= THE TASK =
Copy every line below. Do not alter any of them.

= EXERCISE DATA =
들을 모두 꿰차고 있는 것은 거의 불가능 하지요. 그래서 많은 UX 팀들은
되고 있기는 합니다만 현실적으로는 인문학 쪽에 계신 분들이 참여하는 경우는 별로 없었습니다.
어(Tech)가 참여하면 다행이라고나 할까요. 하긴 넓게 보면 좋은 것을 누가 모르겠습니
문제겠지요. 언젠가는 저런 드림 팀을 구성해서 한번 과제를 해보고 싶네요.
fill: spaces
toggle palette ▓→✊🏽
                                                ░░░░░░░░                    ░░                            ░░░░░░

= FINISHED TASK =
들을 모두 꿰차고 있는 것은 거의 불가능 하지요. 그래서 많은 UX 팀들은
되고 있기는 합니다만 현실적으로는 인문학 쪽에 계신 분들이 참여하는 경우는 별로 없었습니다.
어(Tech)가 참여하면 다행이라고나 할까요. 하긴 넓게 보면 좋은 것을 누가 모르겠습니
문제겠지요. 언젠가는 저런 드림 팀을 구성해서 한번 과제를 해보고 싶네요.
fill: spaces
toggle palette ▓→✊🏽
                                                ░░░░░░░░                    ░░                            ░░░░░░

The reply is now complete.